───── GIVEN ENTRIES ─────

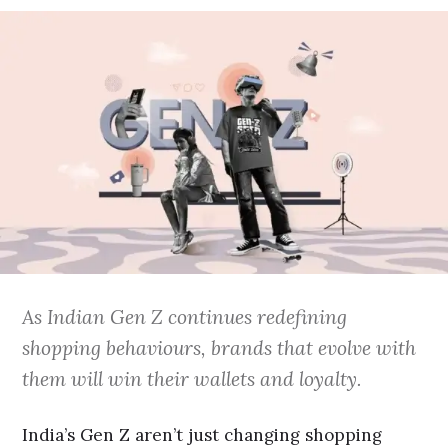
As Indian Gen Z continues redefining
shopping behaviours, brands that evolve with
them will win their wallets and loyalty.
India’s Gen Z aren’t just changing shopping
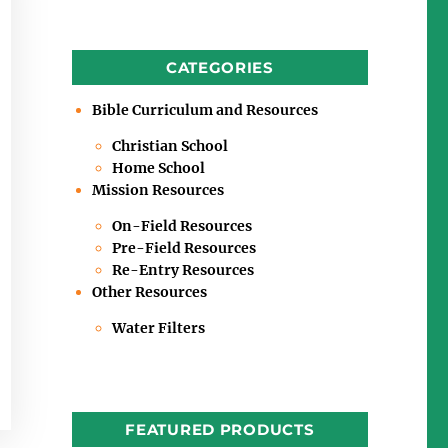
CATEGORIES
Bible Curriculum and Resources
Christian School
Home School
Mission Resources
On-Field Resources
Pre-Field Resources
Re-Entry Resources
Other Resources
Water Filters
FEATURED PRODUCTS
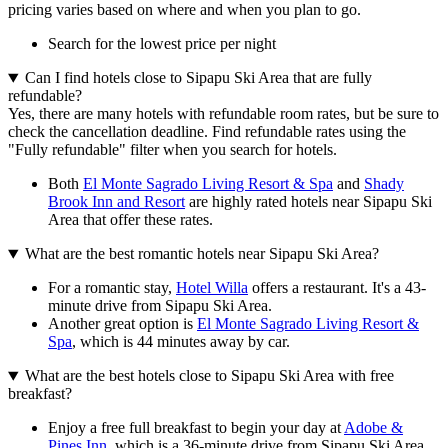
pricing varies based on where and when you plan to go.
Search for the lowest price per night
Can I find hotels close to Sipapu Ski Area that are fully
refundable?
Yes, there are many hotels with refundable room rates, but be sure to
check the cancellation deadline. Find refundable rates using the
"Fully refundable" filter when you search for hotels.
Both
El Monte Sagrado Living Resort & Spa
and
Shady
Brook Inn and Resort
are highly rated hotels near Sipapu Ski
Area that offer these rates.
What are the best romantic hotels near Sipapu Ski Area?
For a romantic stay,
Hotel Willa
offers a restaurant. It's a 43-
minute drive from Sipapu Ski Area.
Another great option is
El Monte Sagrado Living Resort &
Spa
, which is 44 minutes away by car.
What are the best hotels close to Sipapu Ski Area with free
breakfast?
Enjoy a free full breakfast to begin your day at
Adobe &
Pines Inn
, which is a 36-minute drive from Sipapu Ski Area.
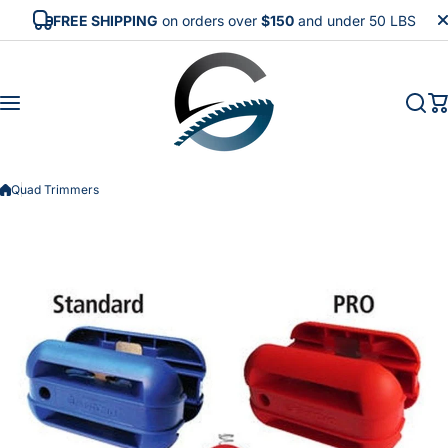
Skip to content
FREE SHIPPING
on orders over
$150
and under 50 LBS
Quad Trimmers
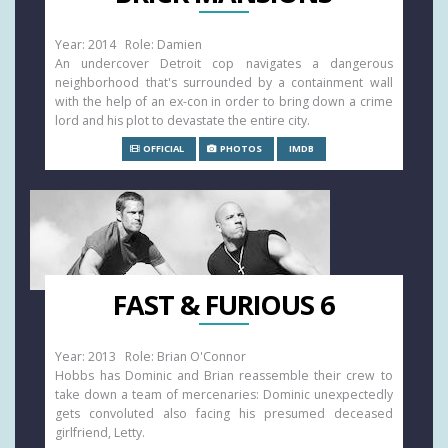
Year: 2014 Role: Damien
An undercover Detroit cop navigates a dangerous
neighborhood that's surrounded by a containment wall
with the help of an ex-con in order to bring down a crime
lord and his plot to devastate the entire city.
OFFICIAL
PHOTOS
IMDB
FAST & FURIOUS 6
Year: 2013 Role: Brian O'Connor
Hobbs has Dominic and Brian reassemble their crew to
take down a team of mercenaries: Dominic unexpectedly
gets convoluted also facing his presumed deceased
girlfriend, Letty.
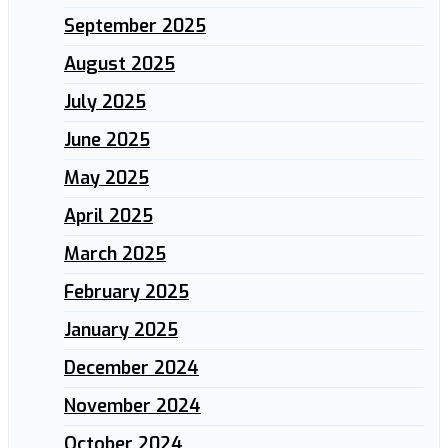
September 2025
August 2025
July 2025
June 2025
May 2025
April 2025
March 2025
February 2025
January 2025
December 2024
November 2024
October 2024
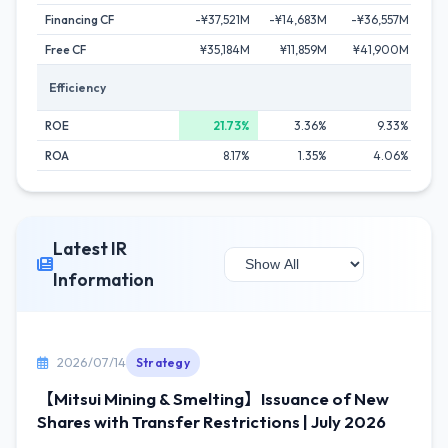
Financing CF
-¥37,521M
-¥14,683M
-¥36,557M
-¥
Free CF
¥35,184M
¥11,859M
¥41,900M
¥
Efficiency
ROE
21.73%
3.36%
9.33%
ROA
8.17%
1.35%
4.06%
Latest IR
Information
2026/07/14
Strategy
【Mitsui Mining & Smelting】Issuance of New
Shares with Transfer Restrictions | July 2026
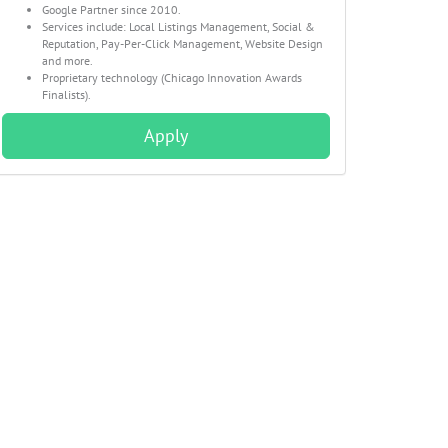
Google Partner since 2010.
Services include: Local Listings Management, Social &
Reputation, Pay-Per-Click Management, Website Design
and more.
Proprietary technology (Chicago Innovation Awards
Finalists).
Apply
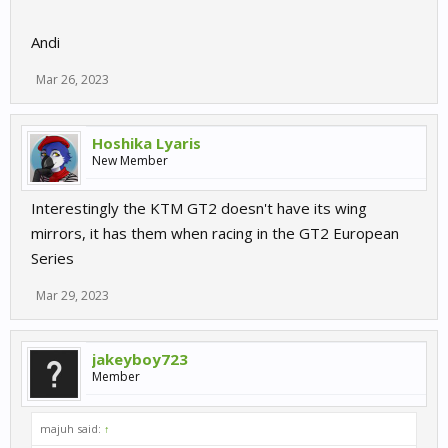
Andi
Mar 26, 2023
Hoshika Lyaris
New Member
Interestingly the KTM GT2 doesn't have its wing
mirrors, it has them when racing in the GT2 European
Series
Mar 29, 2023
jakeyboy723
Member
majuh said:
↑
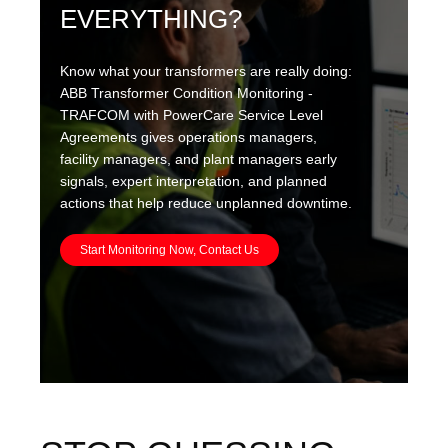
EVERYTHING?
Know what your transformers are really doing:
ABB Transformer Condition Monitoring -
TRAFCOM with PowerCare Service Level
Agreements gives operations managers,
facility managers, and plant managers early
signals, expert interpretation, and planned
actions that help reduce unplanned downtime.
Start Monitoring Now, Contact Us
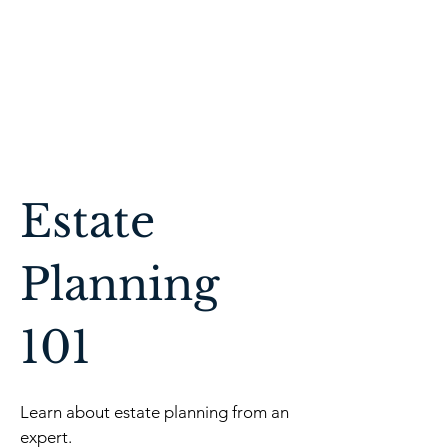
Affordable Estate
Planning
Estate
Planning
101
Learn about estate planning from an
expert.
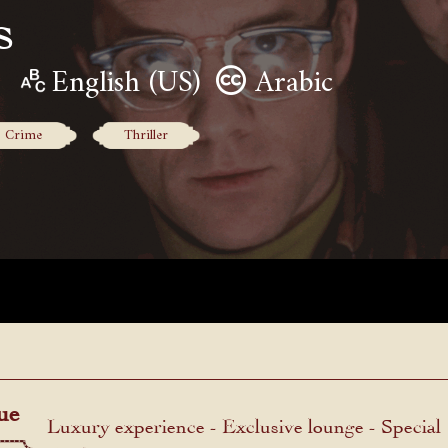
s
English (US)
Arabic
Crime
Thriller
ue
Luxury experience - Exclusive lounge - Special
menu.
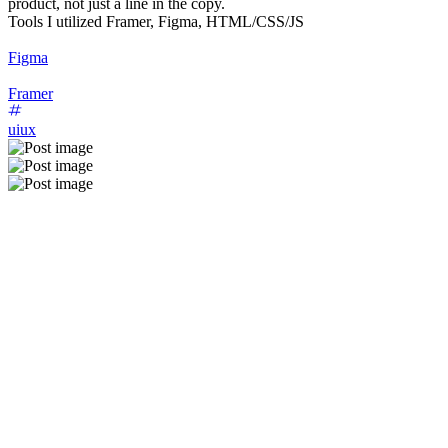
product, not just a line in the copy.
Tools I utilized Framer, Figma, HTML/CSS/JS
Figma
Framer
uiux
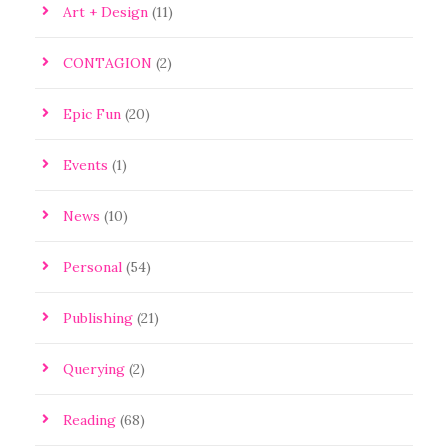
Art + Design
(11)
CONTAGION
(2)
Epic Fun
(20)
Events
(1)
News
(10)
Personal
(54)
Publishing
(21)
Querying
(2)
Reading
(68)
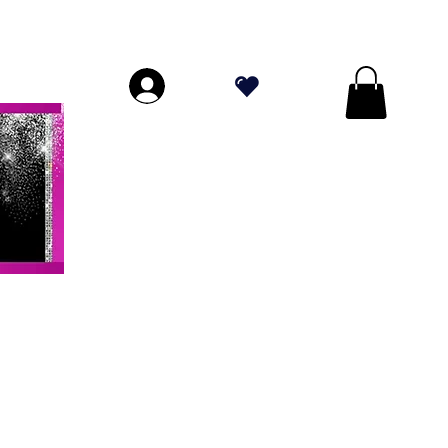
DE PLUS DE 70 $!
.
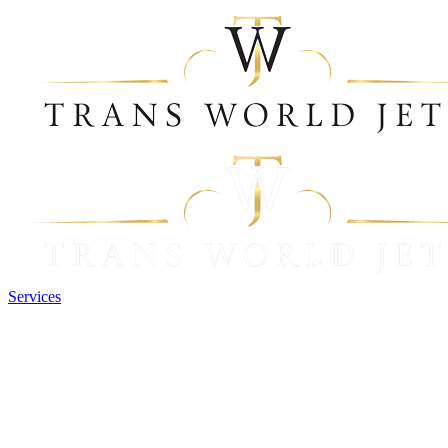
Services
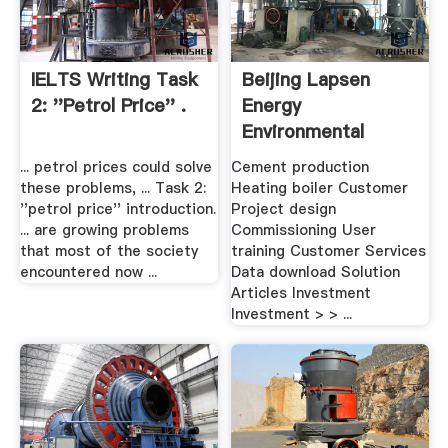
IELTS Writing Task
Beijing Lapsen
2: ''petrol Price'' .
Energy
Environmental
Protection Co. .
... petrol prices could solve
Cement production
these problems, ... Task 2:
Heating boiler Customer
''petrol price'' introduction.
Project design
... are growing problems
Commissioning User
that most of the society
training Customer Services
encountered now ...
Data download Solution
Articles Investment
Investment > > ...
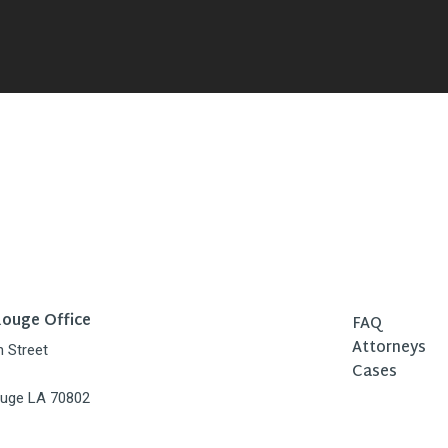
ouge Office
FAQ
Attorneys
h Street
Cases
uge LA 70802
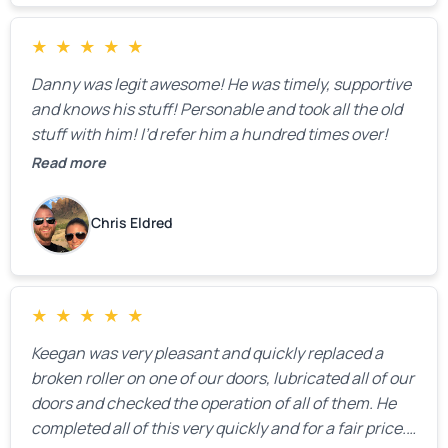
★
★
★
★
★
Danny was legit awesome! He was timely, supportive
and knows his stuff! Personable and took all the old
stuff with him! I’d refer him a hundred times over!
Read more
Chris Eldred
★
★
★
★
★
Keegan was very pleasant and quickly replaced a
broken roller on one of our doors, lubricated all of our
doors and checked the operation of all of them. He
completed all of this very quickly and for a fair price.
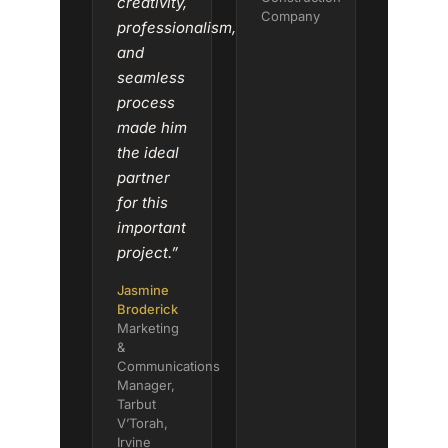
creativity,
Company
professionalism,
and
seamless
process
made him
the ideal
partner
for this
important
project.”
Jasmine
Broderick
Marketing
&
Communications
Manager,
Tarbut
V’Torah,
Irvine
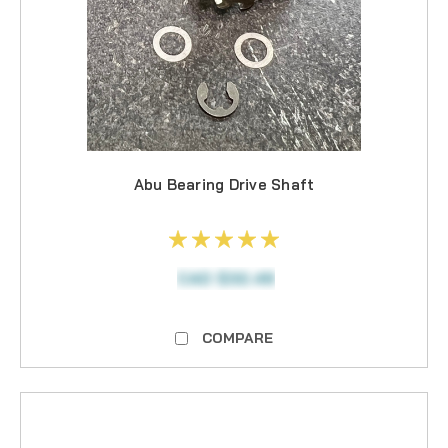
Abu Bearing Drive Shaft
CAD $32.49
COMPARE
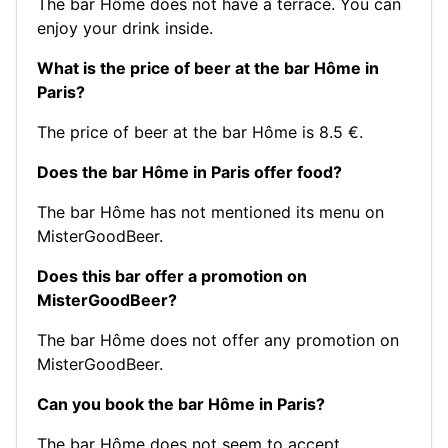
The bar Hôme does not have a terrace. You can
enjoy your drink inside.
What is the price of beer at the bar Hôme in
Paris?
The price of beer at the bar Hôme is 8.5 €.
Does the bar Hôme in Paris offer food?
The bar Hôme has not mentioned its menu on
MisterGoodBeer.
Does this bar offer a promotion on
MisterGoodBeer?
The bar Hôme does not offer any promotion on
MisterGoodBeer.
Can you book the bar Hôme in Paris?
The bar Hôme does not seem to accept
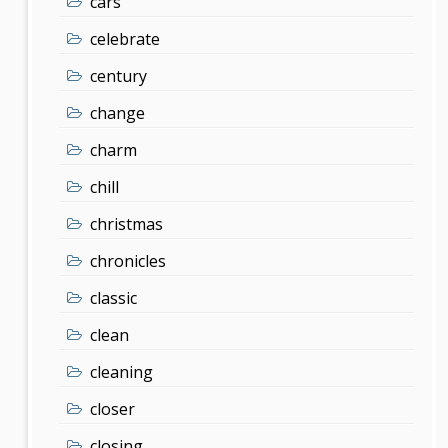
cars
celebrate
century
change
charm
chill
christmas
chronicles
classic
clean
cleaning
closer
closing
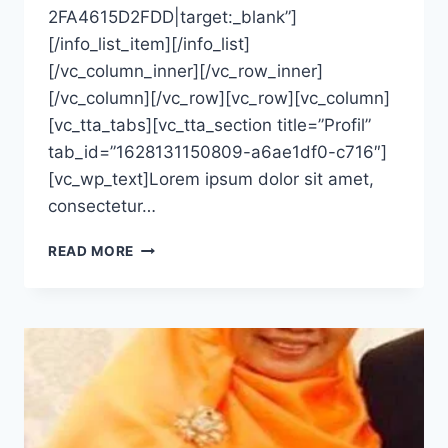
2FA4615D2FDD|target:_blank”]
[/info_list_item][/info_list]
[/vc_column_inner][/vc_row_inner]
[/vc_column][/vc_row][vc_row][vc_column]
[vc_tta_tabs][vc_tta_section title=”Profil”
tab_id=”1628131150809-a6ae1df0-c716″]
[vc_wp_text]Lorem ipsum dolor sit amet,
consectetur…
BERTIN
READ MORE
AYU
WANDIRA,
S.KM.,
M.KES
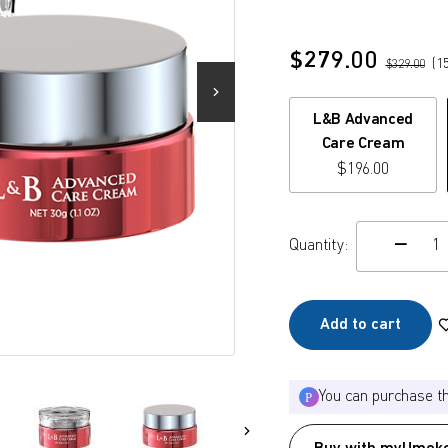
$
279.00
(
1
$
329.00
L&B Advanced
Care Cream
$
196.00
Quantity:
c
Add to cart
You can purchase t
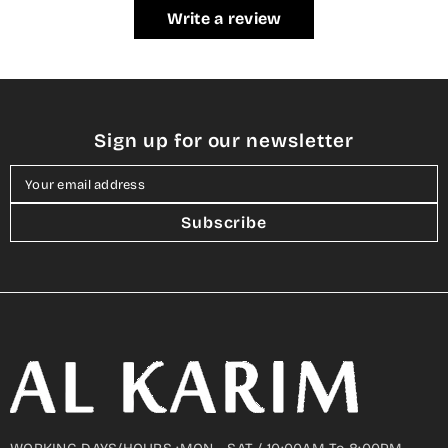
Write a review
Sign up for our newsletter
Your email address
Subscribe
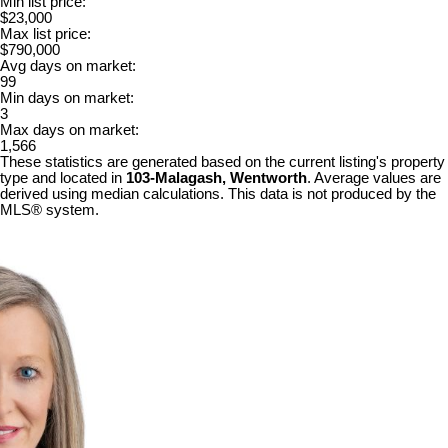
Min list price:
$23,000
Max list price:
$790,000
Avg days on market:
99
Min days on market:
3
Max days on market:
1,566
These statistics are generated based on the current listing's property
type and located in
103-Malagash, Wentworth
. Average values are
derived using median calculations. This data is not produced by the
MLS® system.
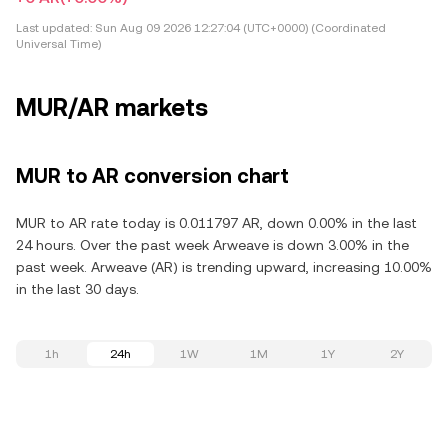
Last updated:
Sun Aug 09 2026 12:27:04 (UTC+0000) (Coordinated
Universal Time)
MUR/AR markets
MUR to AR conversion chart
MUR to AR rate today is 0.011797 AR, down 0.00% in the last
24 hours. Over the past week Arweave is down 3.00% in the
past week. Arweave (AR) is trending upward, increasing 10.00%
in the last 30 days.
1h
24h
1W
1M
1Y
2Y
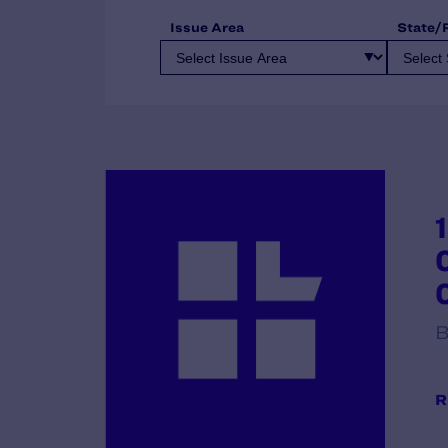
Issue Area
State/
B
R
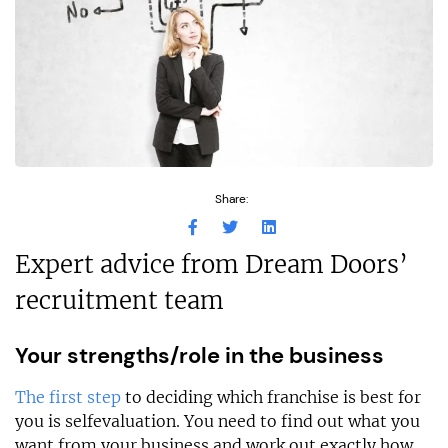
Share:
Expert advice from Dream Doors’
recruitment team
Your strengths/role in the business
The first step
to deciding which franchise is best for
you is selfevaluation. You need to find out what you
want from your business and work out exactly how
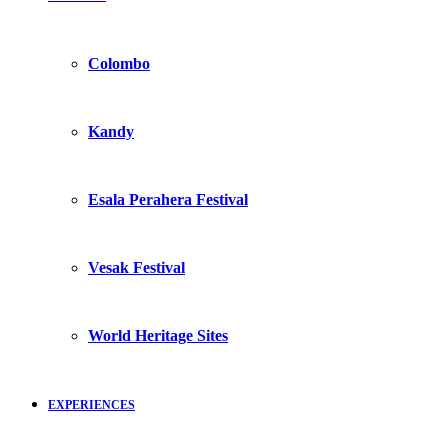
Colombo
Kandy
Esala Perahera Festival
Vesak Festival
World Heritage Sites
EXPERIENCES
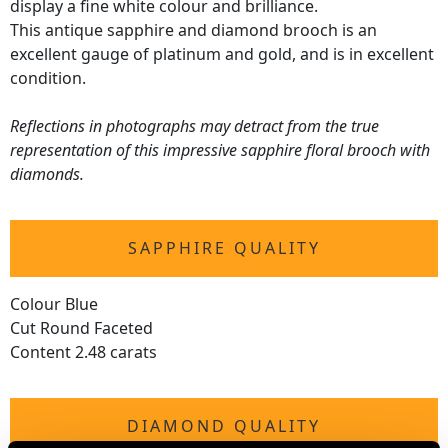
display a fine white colour and brilliance.
This antique sapphire and diamond brooch is an
excellent gauge of platinum and gold, and is in excellent
condition.
Reflections in photographs may detract from the true
representation of this impressive sapphire floral brooch with
diamonds.
SAPPHIRE QUALITY
Colour Blue
Cut Round Faceted
Content 2.48 carats
DIAMOND QUALITY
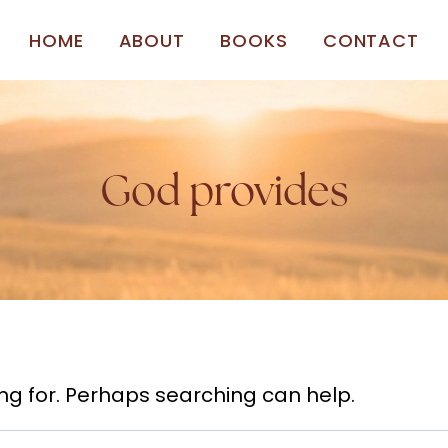
HOME
ABOUT
BOOKS
CONTACT
God provides
ing for. Perhaps searching can help.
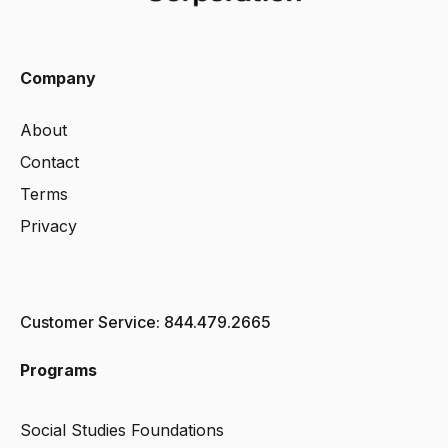
Company
About
Contact
Terms
Privacy
Customer Service: 844.479.2665
Programs
Social Studies Foundations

─────

## WHAT YOU HAVE TO DO:
Please repeat, exactly as written, the lines in the records above, starting with the one that has "mirrors, it has" and going on through the one that has "uge LA 70802". Pictures are to be left out.

## RESULT OF THE EXERCISE:
mirrors, it has them when racing in the GT2 European
Series
Mar 29, 2023
jakeyboy723
Member
majuh said:
↑
EVERYTHING?
Know what your transformers are really doing:
ABB Transformer Condition Monitoring -
TRAFCOM with PowerCare Service Level
Agreements gives operations managers,
facility managers, and plant managers early
signals, expert interpretation, and planned
actions that help reduce unplanned downtime.
Start Monitoring Now, Contact Us
Affordable Estate
Planning
Estate
Planning
101
Learn about estate planning from an
expert.
s
English (US)
Arabic
Crime
Thriller
ue
Luxury experience - Exclusive lounge - Special
menu.
product, not just a line in the copy.
Tools I utilized Framer, Figma, HTML/CSS/JS
Figma
Framer
uiux
Art + Design
(11)
CONTAGION
(2)
Epic Fun
(20)
Events
(1)
News
(10)
Personal
(54)
Publishing
(21)
Querying
(2)
Reading
(68)
DE PLUS DE 70 $!
.
Services
IELTS Writing Task
Beijing Lapsen
2: ''petrol Price'' .
Energy
Environmental
Protection Co. .
... petrol prices could solve
Cement production
these problems, ... Task 2:
Heating boiler Customer
''petrol price'' introduction.
Project design
... are growing problems
Commissioning User
that most of the society
training Customer Services
encountered now ...
Data download Solution
Articles Investment
Investment > > ...
ouge Office
FAQ
Attorneys
h Street
Cases
uge LA 70802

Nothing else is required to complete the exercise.